Yes Women like Chatting and Gossiping -but 5 hours per day ! Seems like the study got it all wrong!

A study claiming that women spend an average of five hours per day gossiping has made its way through the press cycle with the velocity that gender-confirming statistics reliably achieve, which makes it worth pausing to examine what the study actually found and whether its conclusions hold up.
The figure comes from a survey of self-reported behavior — participants estimating how much time they spend in conversation about other people. Self-report data on socially sensitive behavior is notoriously unreliable in both directions: people underreport behaviors they consider shameful and may overreport behaviors that feel socially normal or even expected in the survey context. Five hours per day of gossip is nearly a third of waking hours. That number should prompt immediate methodological skepticism.
What "gossip" means in social science research is also more expansive than the word's popular connotations suggest. Researchers define social information sharing — including benign conversation about mutual acquaintances, workplace discussion of colleagues, and family updates — as falling within the gossip category. Framed that way, the finding is less remarkable than it initially appears.

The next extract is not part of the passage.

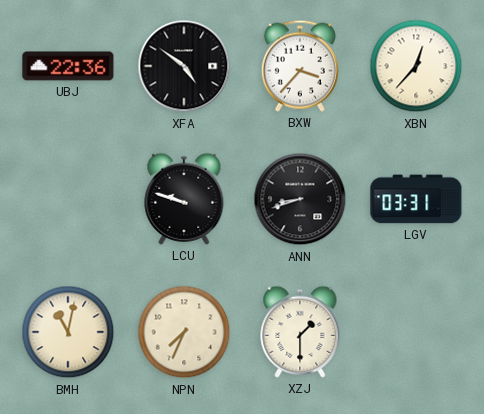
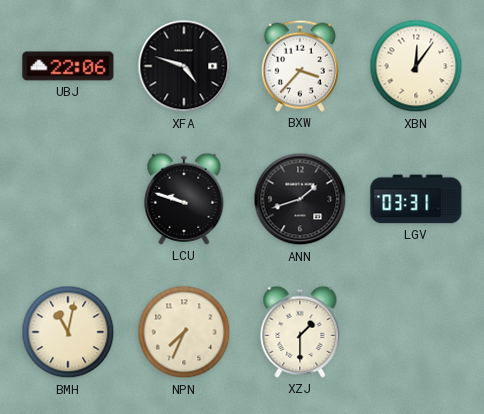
UBJ: 22:36 -> 22:06
XFA: 4:51 -> 4:48
XBN: 12:37 -> 12:06
ANN: 8:42 -> 1:42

The deeper issue is that the framing of the finding — women gossip, women talk too much — maps onto a stereotype that has been used to dismiss women's social intelligence and communication as trivial for centuries. The same conversational behaviors that are called gossip in women are called networking, relationship management, or information gathering in men.
The actual research on social conversation, across careful studies, finds that men and women talk similar amounts and share similar amounts of social information. The difference is largely in how those behaviors are labeled and interpreted — which tells us more about the observer than about the observed.